Task goal: Please copy all of the entries exactly, but drop every picture.

Stored items:
....................
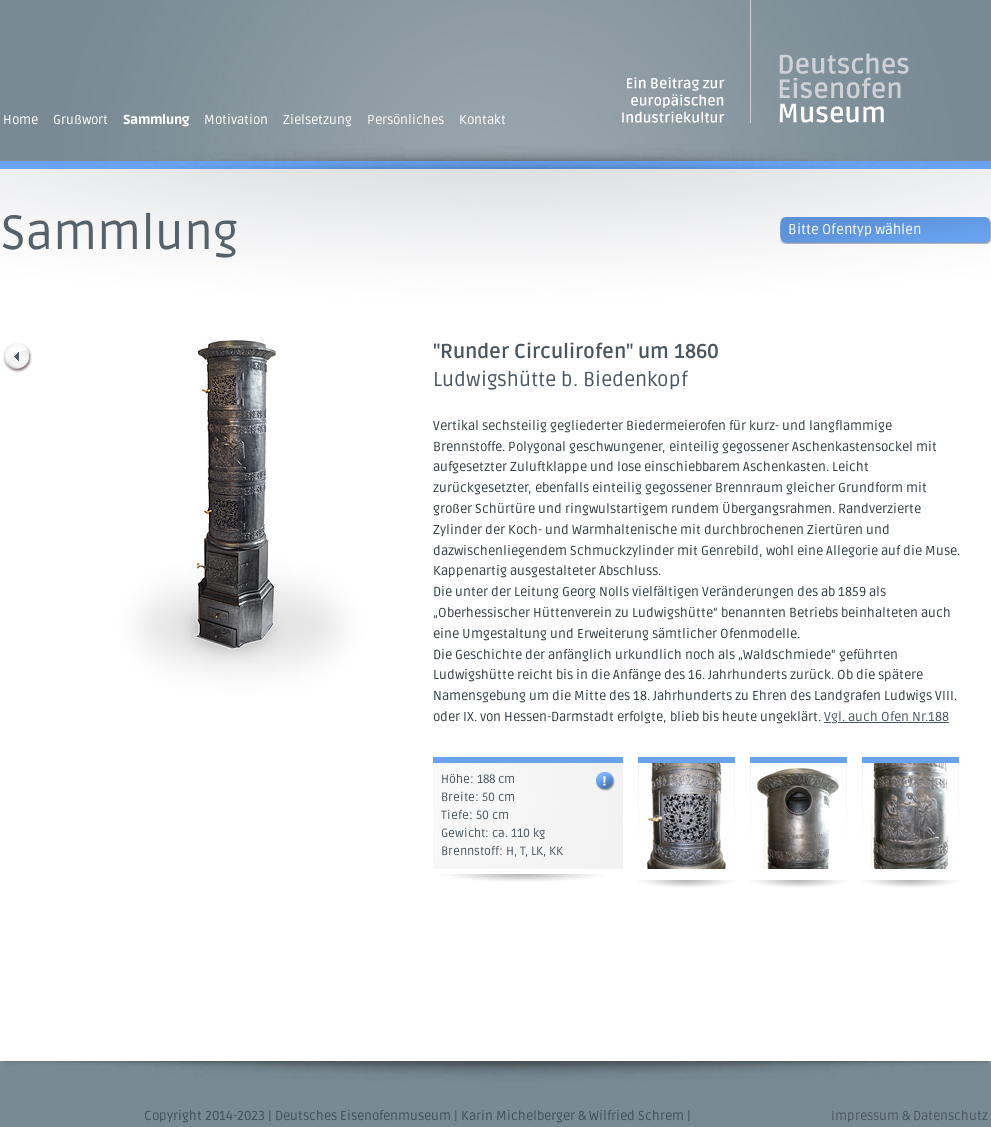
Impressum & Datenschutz (909, 1116)
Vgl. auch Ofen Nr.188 (886, 717)
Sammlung (156, 120)
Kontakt (482, 120)
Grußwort (80, 120)
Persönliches (405, 120)
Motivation (236, 120)
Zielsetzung (317, 120)
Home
....................
Response:
Impressum & Datenschutz (909, 1116)
Vgl. auch Ofen Nr.188 (886, 717)
Sammlung (156, 120)
Kontakt (482, 120)
Grußwort (80, 120)
Persönliches (405, 120)
Motivation (236, 120)
Zielsetzung (317, 120)
Home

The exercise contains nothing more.